The application frontend was built with Next.js - a React-based web framework. I decided to build the backend using FastAPI in Python because most of the heavy lifting like media processing was already handled in Python. FastAPI allowed me to keep the backend lightweight, fast and clean. For additional backend services such as database, authentication, and storage, I used Supabase.
To build the UI, I used popular component libraries like HyperUI and AceternityUI. The styling was done with Tailwind CSS, and animations were added using Framer Motion.
Since the video creation took some time, I wanted to give the users realtime update on the progress of the video. To achieve this, I used ntfy, which is a simple HTTP-based pub-sub notification service. Once the notification is ready, the users will be notified and taken to the preview page where they can watch their video.
The types of segments included in the video are avatar narration (with bullet points, images, and formulas), quizzes, tables, equations, and an intro section with the video title prepended to every video.

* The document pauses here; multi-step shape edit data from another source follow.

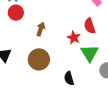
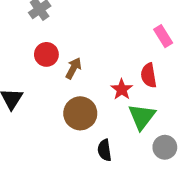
red circle: (16, 13) -> (46, 54), moved
brown circle: (39, 59) -> (80, 113), moved

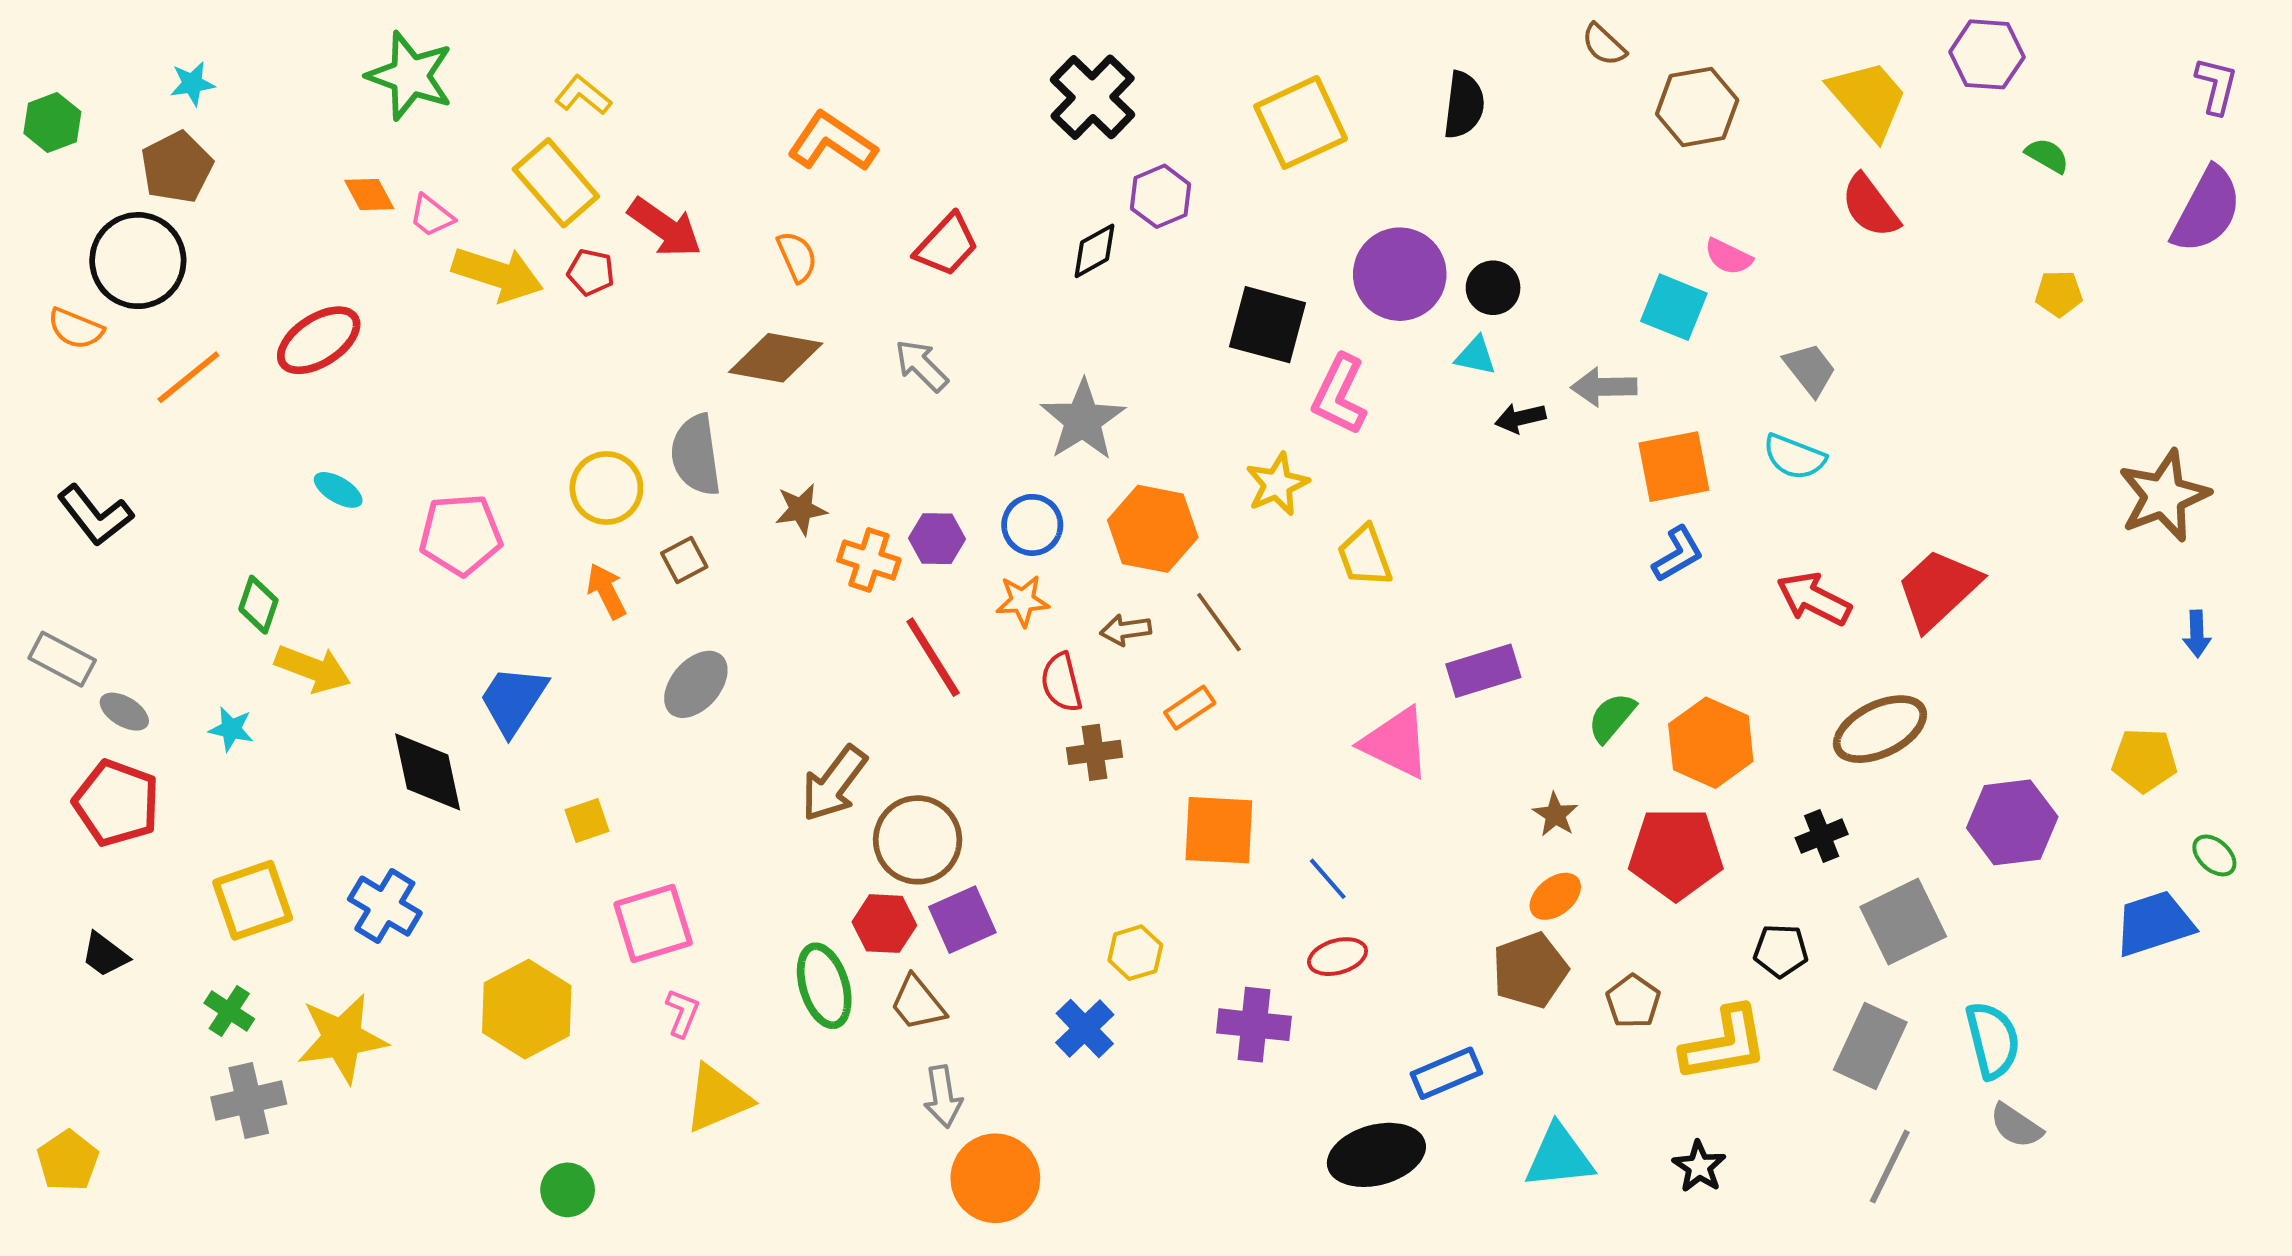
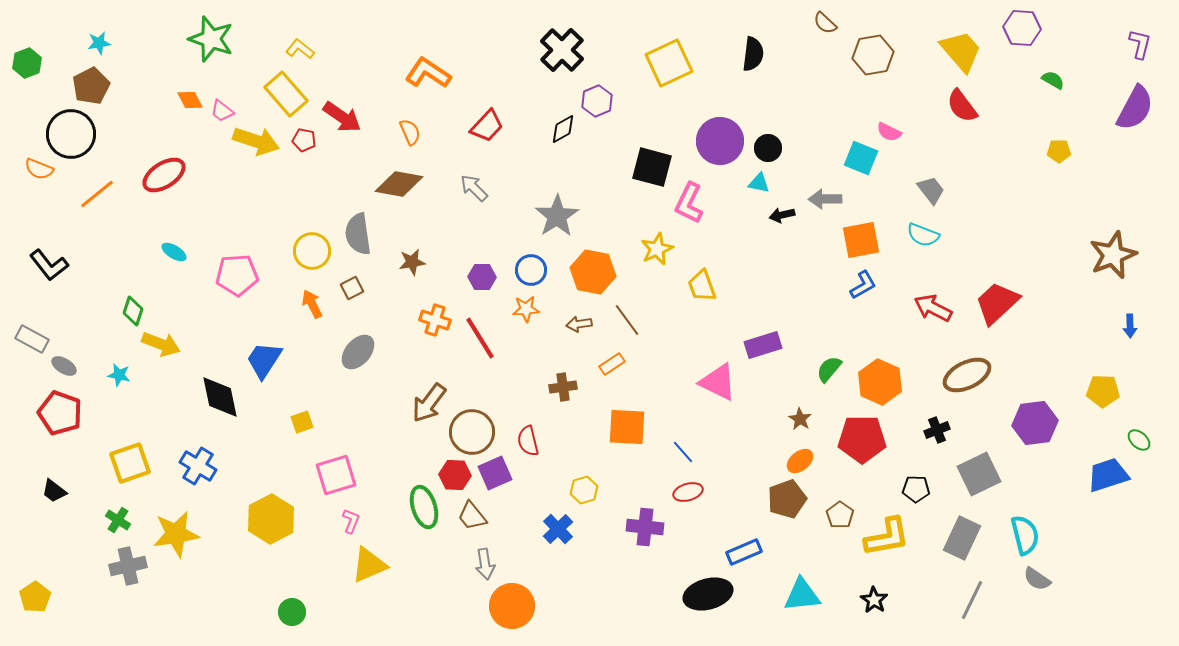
orange cross: (869, 560) -> (435, 320), moved
red semicircle: (1061, 682) -> (528, 441), moved

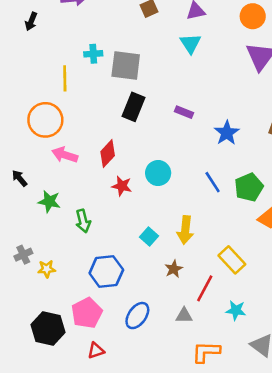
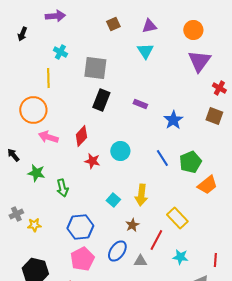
cyan cross: (93, 54) -> (60, 52), moved, turned 32
pink pentagon: (87, 313) -> (82, 259), moved
blue ellipse: (137, 316) -> (117, 251), moved

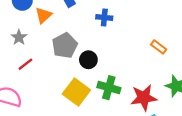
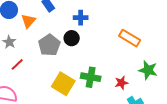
orange rectangle: (159, 47) -> (130, 38), size x1.5
black circle: (88, 60) -> (72, 38), moved
red star: (144, 98) -> (121, 83), size x0.6

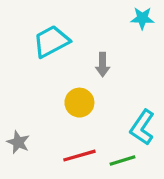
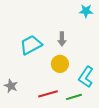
cyan trapezoid: (51, 41) -> (31, 45), moved
yellow circle: (79, 103) -> (60, 64), moved

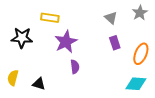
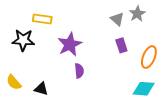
gray star: (140, 13) -> (137, 14), moved
yellow rectangle: (50, 18) -> (42, 19), moved
yellow semicircle: (13, 78) -> (14, 82), turned -56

For generating info-graphic images relevant to the topic, Qwen/Qwen-Image was used. The only API I paid for was Qwen-Image as my laptop took one look at the model and said, 'Yeah… that's not happening'. But it only costed me around ₹1.30 per image and the image generation was pretty fast (less than ~8 seconds). All these segments are then stitched together using FFmpeg to generate the final output.
Here is a sample prompt and the generated image:
A clear, educational diagram of a green plant leaf under the sun. Yellow sun rays are shown entering the leaf. Arrows indicate inputs:
"Carbon dioxide" from the air and "Water" from the roots.
Style requirements: Educational diagram style, Clean and clear design,
Bright colors, English text only, Easy to understand for students,
Professional infographic quality, Clear labels and text inside the image,
Scientific accuracy, Suitable for learning materials.
Quality: High resolution, sharp details, educational poster quality.
Image generated from Qwen-Image on Hugging Face
As for what's next - the project is still under development. Future updates will include features like allowing users to edit individual segments through prompts, making the content more flexible and interactive. I also plan to give users more control over video duration, target audience, and narration style. A major UX enhancement on the roadmap is introducing multiple "presenters" - each with their own distinct presentation style, avatars and voice - so users can curate the viewing experience to their audience.
Here is a sample video from the current version.
A completely AI generated sample video from Mnemo explaining "What is Computer Science".
By the way, Mnemo secured the first place in the hackathon.
Thanks for taking the time to read about the project!